**AIM OF THE TASK:** Copy out the data word for word, without any of its pictures.

**RECORDS FOR THIS EXERCISE:**
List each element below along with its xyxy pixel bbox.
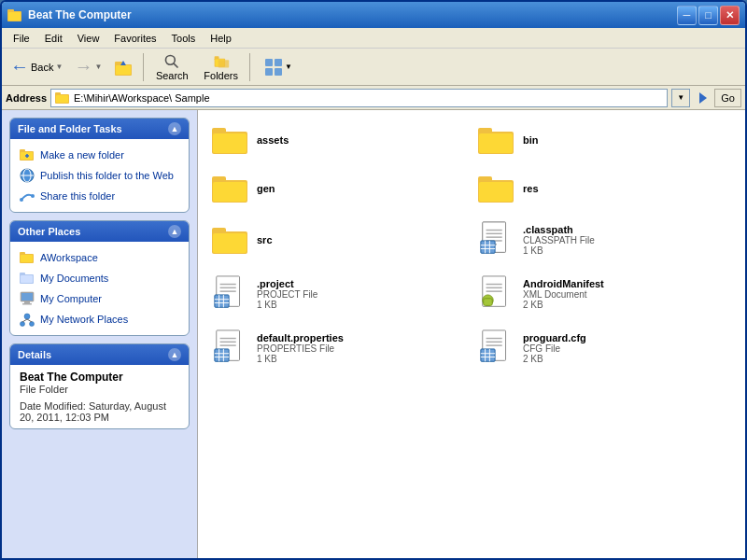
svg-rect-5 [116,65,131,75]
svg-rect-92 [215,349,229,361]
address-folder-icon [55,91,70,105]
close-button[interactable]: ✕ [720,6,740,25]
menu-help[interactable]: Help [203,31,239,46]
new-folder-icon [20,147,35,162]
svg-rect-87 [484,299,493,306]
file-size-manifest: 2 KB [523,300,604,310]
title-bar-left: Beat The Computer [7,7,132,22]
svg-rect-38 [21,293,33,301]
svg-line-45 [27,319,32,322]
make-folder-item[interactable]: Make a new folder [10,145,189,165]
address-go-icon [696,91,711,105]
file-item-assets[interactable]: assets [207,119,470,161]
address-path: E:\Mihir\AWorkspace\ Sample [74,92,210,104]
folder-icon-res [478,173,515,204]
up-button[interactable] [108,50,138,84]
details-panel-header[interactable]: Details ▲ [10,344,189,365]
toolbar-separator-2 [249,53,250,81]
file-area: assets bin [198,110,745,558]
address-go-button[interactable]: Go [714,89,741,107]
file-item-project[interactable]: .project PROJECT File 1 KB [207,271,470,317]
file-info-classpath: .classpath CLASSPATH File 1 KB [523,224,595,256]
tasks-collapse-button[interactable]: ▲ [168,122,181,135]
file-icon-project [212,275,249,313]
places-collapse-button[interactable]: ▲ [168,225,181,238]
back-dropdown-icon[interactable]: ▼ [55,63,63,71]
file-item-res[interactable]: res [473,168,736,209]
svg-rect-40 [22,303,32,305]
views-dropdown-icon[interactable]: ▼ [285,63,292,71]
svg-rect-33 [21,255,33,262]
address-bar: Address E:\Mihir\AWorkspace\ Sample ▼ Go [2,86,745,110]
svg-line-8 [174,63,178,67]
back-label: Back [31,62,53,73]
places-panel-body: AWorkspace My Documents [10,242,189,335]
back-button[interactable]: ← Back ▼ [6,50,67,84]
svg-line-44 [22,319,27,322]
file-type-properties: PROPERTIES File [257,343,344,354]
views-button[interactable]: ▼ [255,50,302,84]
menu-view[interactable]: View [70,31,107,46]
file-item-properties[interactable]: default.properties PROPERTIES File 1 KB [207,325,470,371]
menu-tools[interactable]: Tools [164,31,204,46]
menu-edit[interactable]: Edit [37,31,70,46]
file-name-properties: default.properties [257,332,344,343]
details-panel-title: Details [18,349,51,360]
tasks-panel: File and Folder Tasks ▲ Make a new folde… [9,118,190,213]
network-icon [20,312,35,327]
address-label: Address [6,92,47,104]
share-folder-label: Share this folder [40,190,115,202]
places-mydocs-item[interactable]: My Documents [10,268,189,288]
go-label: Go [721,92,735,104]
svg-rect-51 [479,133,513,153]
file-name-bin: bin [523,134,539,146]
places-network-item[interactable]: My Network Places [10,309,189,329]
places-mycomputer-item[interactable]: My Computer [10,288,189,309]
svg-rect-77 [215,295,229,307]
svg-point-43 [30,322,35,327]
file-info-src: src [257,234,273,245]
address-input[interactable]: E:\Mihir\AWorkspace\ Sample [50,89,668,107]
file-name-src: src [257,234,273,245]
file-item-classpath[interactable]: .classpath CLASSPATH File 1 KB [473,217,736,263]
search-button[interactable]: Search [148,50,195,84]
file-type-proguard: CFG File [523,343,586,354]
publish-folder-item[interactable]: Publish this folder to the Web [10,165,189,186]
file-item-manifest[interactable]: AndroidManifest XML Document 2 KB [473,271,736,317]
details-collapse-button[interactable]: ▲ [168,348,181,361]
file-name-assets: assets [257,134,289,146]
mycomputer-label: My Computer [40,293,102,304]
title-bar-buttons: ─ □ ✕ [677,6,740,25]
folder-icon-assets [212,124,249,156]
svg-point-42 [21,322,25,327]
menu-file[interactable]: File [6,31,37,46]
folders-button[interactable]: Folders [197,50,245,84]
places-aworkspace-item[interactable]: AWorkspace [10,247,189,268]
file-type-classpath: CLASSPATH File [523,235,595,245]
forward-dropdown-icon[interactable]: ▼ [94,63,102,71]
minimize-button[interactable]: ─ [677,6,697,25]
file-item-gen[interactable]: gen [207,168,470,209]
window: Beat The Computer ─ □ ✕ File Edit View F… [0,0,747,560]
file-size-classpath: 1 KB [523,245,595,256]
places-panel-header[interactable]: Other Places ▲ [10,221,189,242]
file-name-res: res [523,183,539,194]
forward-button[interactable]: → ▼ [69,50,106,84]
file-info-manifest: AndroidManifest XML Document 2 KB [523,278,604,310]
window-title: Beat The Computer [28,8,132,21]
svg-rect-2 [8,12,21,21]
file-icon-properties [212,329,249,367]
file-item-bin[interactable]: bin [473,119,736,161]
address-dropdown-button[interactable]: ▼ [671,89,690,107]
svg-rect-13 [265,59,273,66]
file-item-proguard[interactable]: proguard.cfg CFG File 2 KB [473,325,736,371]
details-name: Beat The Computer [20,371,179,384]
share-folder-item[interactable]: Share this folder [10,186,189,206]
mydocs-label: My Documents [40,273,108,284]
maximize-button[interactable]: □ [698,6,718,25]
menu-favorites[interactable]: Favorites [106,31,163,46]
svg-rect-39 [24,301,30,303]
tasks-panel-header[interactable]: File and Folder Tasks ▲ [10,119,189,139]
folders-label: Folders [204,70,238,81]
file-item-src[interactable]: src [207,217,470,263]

**TASK OUTPUT:**
List each element below along with its xyxy pixel bbox.
svg-rect-5 [116,65,131,75]
svg-rect-92 [215,349,229,361]
address-folder-icon [55,91,70,105]
close-button[interactable]: ✕ [720,6,740,25]
menu-help[interactable]: Help [203,31,239,46]
new-folder-icon [20,147,35,162]
svg-rect-87 [484,299,493,306]
file-size-manifest: 2 KB [523,300,604,310]
title-bar-left: Beat The Computer [7,7,132,22]
svg-rect-38 [21,293,33,301]
svg-line-45 [27,319,32,322]
make-folder-item[interactable]: Make a new folder [10,145,189,165]
address-go-icon [696,91,711,105]
file-item-assets[interactable]: assets [207,119,470,161]
address-path: E:\Mihir\AWorkspace\ Sample [74,92,210,104]
folder-icon-res [478,173,515,204]
up-button[interactable] [108,50,138,84]
details-panel-header[interactable]: Details ▲ [10,344,189,365]
toolbar-separator-2 [249,53,250,81]
file-area: assets bin [198,110,745,558]
address-go-button[interactable]: Go [714,89,741,107]
file-item-project[interactable]: .project PROJECT File 1 KB [207,271,470,317]
file-info-classpath: .classpath CLASSPATH File 1 KB [523,224,595,256]
tasks-collapse-button[interactable]: ▲ [168,122,181,135]
file-icon-project [212,275,249,313]
places-collapse-button[interactable]: ▲ [168,225,181,238]
back-dropdown-icon[interactable]: ▼ [55,63,63,71]
file-item-res[interactable]: res [473,168,736,209]
svg-rect-40 [22,303,32,305]
views-dropdown-icon[interactable]: ▼ [285,63,292,71]
svg-rect-33 [21,255,33,262]
address-bar: Address E:\Mihir\AWorkspace\ Sample ▼ Go [2,86,745,110]
svg-line-8 [174,63,178,67]
back-label: Back [31,62,53,73]
places-panel-body: AWorkspace My Documents [10,242,189,335]
back-button[interactable]: ← Back ▼ [6,50,67,84]
svg-line-44 [22,319,27,322]
file-type-properties: PROPERTIES File [257,343,344,354]
views-button[interactable]: ▼ [255,50,302,84]
menu-view[interactable]: View [70,31,107,46]
file-item-properties[interactable]: default.properties PROPERTIES File 1 KB [207,325,470,371]
menu-tools[interactable]: Tools [164,31,204,46]
menu-edit[interactable]: Edit [37,31,70,46]
file-name-properties: default.properties [257,332,344,343]
details-panel-title: Details [18,349,51,360]
tasks-panel: File and Folder Tasks ▲ Make a new folde… [9,118,190,213]
network-icon [20,312,35,327]
address-label: Address [6,92,47,104]
share-folder-label: Share this folder [40,190,115,202]
places-mydocs-item[interactable]: My Documents [10,268,189,288]
go-label: Go [721,92,735,104]
svg-rect-51 [479,133,513,153]
file-name-bin: bin [523,134,539,146]
places-network-item[interactable]: My Network Places [10,309,189,329]
places-mycomputer-item[interactable]: My Computer [10,288,189,309]
svg-rect-77 [215,295,229,307]
svg-point-43 [30,322,35,327]
file-info-src: src [257,234,273,245]
address-input[interactable]: E:\Mihir\AWorkspace\ Sample [50,89,668,107]
file-name-src: src [257,234,273,245]
file-item-classpath[interactable]: .classpath CLASSPATH File 1 KB [473,217,736,263]
search-button[interactable]: Search [148,50,195,84]
file-type-proguard: CFG File [523,343,586,354]
publish-folder-item[interactable]: Publish this folder to the Web [10,165,189,186]
file-item-manifest[interactable]: AndroidManifest XML Document 2 KB [473,271,736,317]
details-collapse-button[interactable]: ▲ [168,348,181,361]
file-name-assets: assets [257,134,289,146]
mycomputer-label: My Computer [40,293,102,304]
title-bar-buttons: ─ □ ✕ [677,6,740,25]
folder-icon-assets [212,124,249,156]
svg-point-42 [21,322,25,327]
menu-file[interactable]: File [6,31,37,46]
folders-button[interactable]: Folders [197,50,245,84]
places-aworkspace-item[interactable]: AWorkspace [10,247,189,268]
file-type-classpath: CLASSPATH File [523,235,595,245]
forward-dropdown-icon[interactable]: ▼ [94,63,102,71]
minimize-button[interactable]: ─ [677,6,697,25]
file-item-gen[interactable]: gen [207,168,470,209]
window: Beat The Computer ─ □ ✕ File Edit View F… [0,0,747,560]
file-size-classpath: 1 KB [523,245,595,256]
places-panel-header[interactable]: Other Places ▲ [10,221,189,242]
file-name-res: res [523,183,539,194]
forward-button[interactable]: → ▼ [69,50,106,84]
file-info-manifest: AndroidManifest XML Document 2 KB [523,278,604,310]
window-title: Beat The Computer [28,8,132,21]
svg-rect-2 [8,12,21,21]
file-icon-properties [212,329,249,367]
file-item-bin[interactable]: bin [473,119,736,161]
address-dropdown-button[interactable]: ▼ [671,89,690,107]
svg-rect-13 [265,59,273,66]
file-item-proguard[interactable]: proguard.cfg CFG File 2 KB [473,325,736,371]
details-name: Beat The Computer [20,371,179,384]
share-folder-item[interactable]: Share this folder [10,186,189,206]
mydocs-label: My Documents [40,273,108,284]
maximize-button[interactable]: □ [698,6,718,25]
menu-favorites[interactable]: Favorites [106,31,163,46]
svg-rect-39 [24,301,30,303]
tasks-panel-header[interactable]: File and Folder Tasks ▲ [10,119,189,139]
folders-label: Folders [204,70,238,81]
file-item-src[interactable]: src [207,217,470,263]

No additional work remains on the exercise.